[[ EXERCISE MATERIALS, beginning ]]

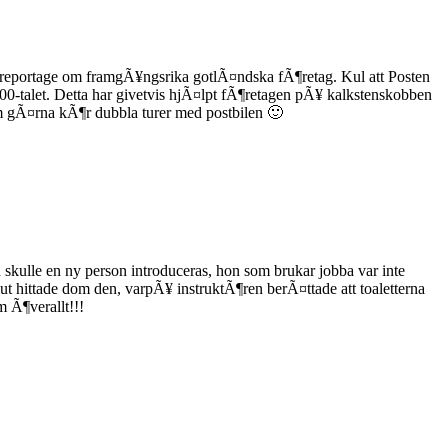
rt reportage om framgÃ¥ngsrika gotlÃ¤ndska fÃ¶retag. Kul att Posten
00-talet. Detta har givetvis hjÃ¤lpt fÃ¶retagen pÃ¥ kalkstenskobben
m gÃ¤rna kÃ¶r dubbla turer med postbilen 🙂
skulle en ny person introduceras, hon som brukar jobba var inte
ut hittade dom den, varpÃ¥ instruktÃ¶ren berÃ¤ttade att toaletterna
m Ã¶verallt!!!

[[ EXERCISE MATERIALS, end ]]

TASK TO CARRY OUT: The listing above must be retyped word for word, without the pictures.

OUTPUT OF THE EXERCISE:
rt reportage om framgÃ¥ngsrika gotlÃ¤ndska fÃ¶retag. Kul att Posten
00-talet. Detta har givetvis hjÃ¤lpt fÃ¶retagen pÃ¥ kalkstenskobben
m gÃ¤rna kÃ¶r dubbla turer med postbilen 🙂
skulle en ny person introduceras, hon som brukar jobba var inte
ut hittade dom den, varpÃ¥ instruktÃ¶ren berÃ¤ttade att toaletterna
m Ã¶verallt!!!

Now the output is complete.